Richtungs­ent­scheidung obliegt Gesetzgeber

Auch das wirtschaftliche Interesse Googles an der Aufrecht­er­haltung der gewerblichen Tätigkeit im bisherigen Umfang rechtfertige es nicht, die Urheber­be­rech­tigten an der wirtschaft­lichen Verwertung ihrer Werke nicht zu beteiligen. Es sei damit Sache des Gesetzgebers und nicht der Gerichte, dieses grund­rechts­re­levante Spannungs­ver­hältnis zwischen dem ohne Frage hoch anzusiedelnden Interesse der Allgemeinheit an effizientem Zugang zu grafischen Informationen im Netz sowie den wirtschaft­lichen Interessen der Beklagten einerseits und den oben skizzierten, ebenfalls grundrechtlich geschützten Interessen der Urheber andererseits aufzulösen. Dies gelte insbesondere vor dem Hintergrund, dass sich der Gesetzgeber der grundsätzlichen Problematik der urheber­recht­lichen Haftung von Suchma­schi­nen­be­treibern bewusst sei.
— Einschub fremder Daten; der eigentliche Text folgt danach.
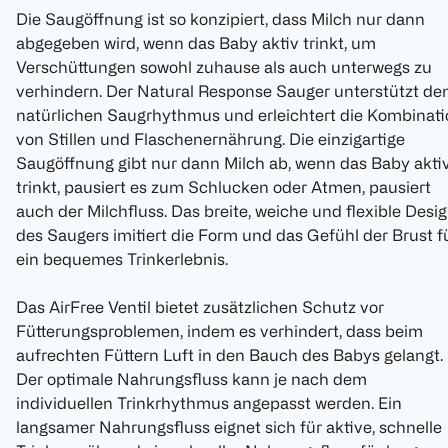
Die Saugöffnung ist so konzipiert, dass Milch nur dann
abgegeben wird, wenn das Baby aktiv trinkt, um
Verschüttungen sowohl zuhause als auch unterwegs zu
verhindern. Der Natural Response Sauger unterstützt de
natürlichen Saugrhythmus und erleichtert die Kombinati
von Stillen und Flaschenernährung. Die einzigartige
Saugöffnung gibt nur dann Milch ab, wenn das Baby akti
trinkt, pausiert es zum Schlucken oder Atmen, pausiert
auch der Milchfluss. Das breite, weiche und flexible Desi
des Saugers imitiert die Form und das Gefühl der Brust f
ein bequemes Trinkerlebnis.
Das AirFree Ventil bietet zusätzlichen Schutz vor
Fütterungsproblemen, indem es verhindert, dass beim
aufrechten Füttern Luft in den Bauch des Babys gelangt.
Der optimale Nahrungsfluss kann je nach dem
individuellen Trinkrhythmus angepasst werden. Ein
langsamer Nahrungsfluss eignet sich für aktive, schnelle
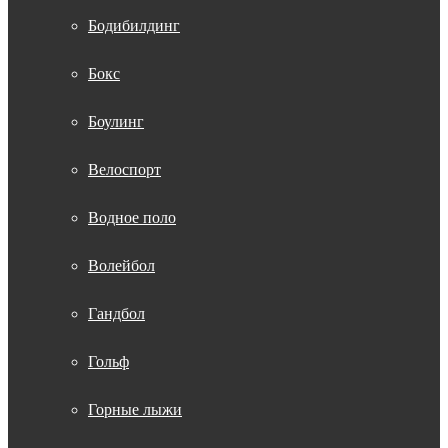
Бодибилдинг
Бокс
Боулинг
Велоспорт
Водное поло
Волейбол
Гандбол
Гольф
Горные лыжи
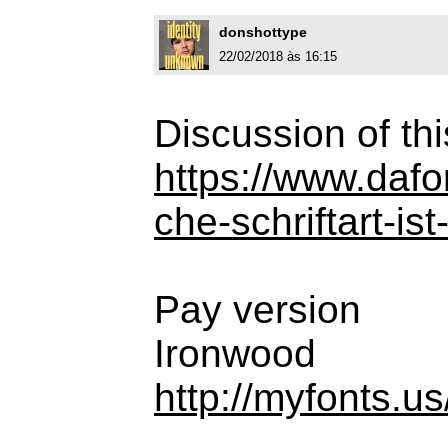
donshottype
22/02/2018 às 16:15
Discussion of thi
https://www.daf
che-schriftart-is
Pay version
Ironwood
http://myfonts.u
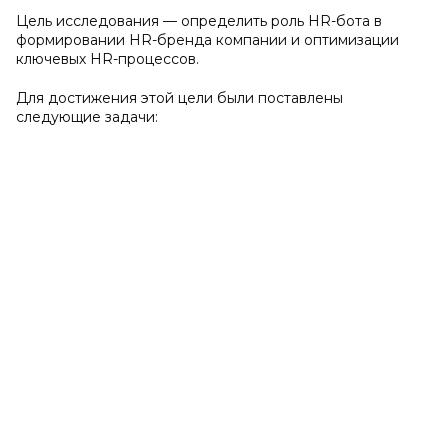
Цель исследования — определить роль HR-бота в
формировании HR-бренда компании и оптимизации
ключевых HR-процессов.
Для достижения этой цели были поставлены
следующие задачи:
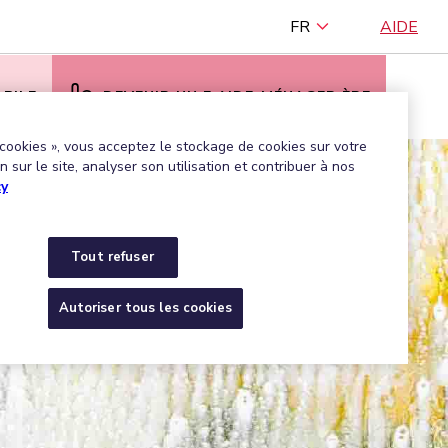
FR
AIDE
BILE
DEVENIR UN·E AIDE-MÉNAGER·ÈRE
 cookies », vous acceptez le stockage de cookies sur votre
 sur le site, analyser son utilisation et contribuer à nos
cy
Tout refuser
Autoriser tous les cookies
Unter­las­sungs­an­spruch nur gegen hohe Sicher­heits­leistung vollstreckbar

Das Gericht entschied allerdings, dass das Urteil nur gegen Sicher­heits­leistung in Höhe von 100.000.000 € vorläufig vollstreckbar ist.

§ 19 a UrhG [Recht der öffentlichen Zugäng­lich­machung]

Das Recht der öffentlichen Zugäng­lich­machung ist das Recht, das Werk drahtgebunden oder drahtlos der Öffentlichkeit in einer Weise zugänglich zu machen, dass es Mitgliedern der Öffentlichkeit von Orten und zu Zeiten ihrer Wahl zugänglich ist.